Of the truth of this, the tract, which we have placed at the head of this article, affords considerable proof. It was written during the short reign of Louis XVIII., when both law and government were opposed to the liberty of the press. It was even printed under the curb of a licenser; and yet it abounds with observations tending to show the people what they ought to expect at the hands of their rulers, and what they have it in their power to compel their rulers to perform.

The object of the performance is to lay down a plan, according to which, ministers, and other instruments of government, may be rendered subject to punishment, in case of ill desert. To this whole design, however, it was obvious to object,—that if the instruments of government may be punished for their obedience, they must be entitled to judge of the orders they receive; and that the whole business of government would, in this way, be obstructed and disturbed.

This objection M. Constant meets, in the following manner. 'Je réponds d'abord: si vous prescrivez aux agens de l'autorité le devoir absolu d'une obéissance implicite et passive, vous lancez sur la société humaine des instrumens d'arbitraire et d'oppression, que le pouvoir aveugle ou furieux peut déchaîner à volonté. Lequel des deux maux est le plus grand?

Mais je crois devoir remonter ici à quelques principes plus géneraux sur la nature et la possibilité, de l'obéissance passive. Depuis la révolution, l'on s'extasie plus que jamais sur les avantages de ce genre d'obéissance. S'il n'y a pas obéissance passive dans l'armée, dit-on, il n'y aura plus d'armée; s'il n'y a pas dans l'administration obéissance passive, il n'y aura plus d'administration. Je ne serois pas étonné que ces raisonneurs, que les fureurs de la démagogie ont d'autant mieux façonnés au despotisme, ne blâmassent les commandans et les gouverneurs de provinces, que l'histoire loue, depuis près de trois siècles, de n'avoir pas obéi à Charles IX, lors du massacre de la Saint-Barthélemy.

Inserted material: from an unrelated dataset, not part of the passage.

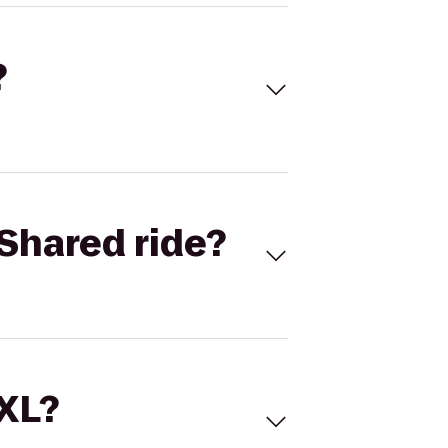
?
Shared ride?
 XL?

Il est bizarre que les faits dont nous avons été témoins et victimes n'aient pas découragé les partisans d'un pareil systême. Ce n'est pas faute d'obéissance, dans les agens inférieurs de nos diverses tyrannies, que la France a tant souffert de ces tyrannies. Tout le monde au contraire n'a que trop obéi; et si quelques malheureux ont échappé, si quelques injustices ont été adoucies, si le gouverne. ment de Robespierre a été renversé, si celui de Buonaparte ne pèse plus sur la France, c'est qu'on s'est quelquefois écarté de la doetring de l'obéissance.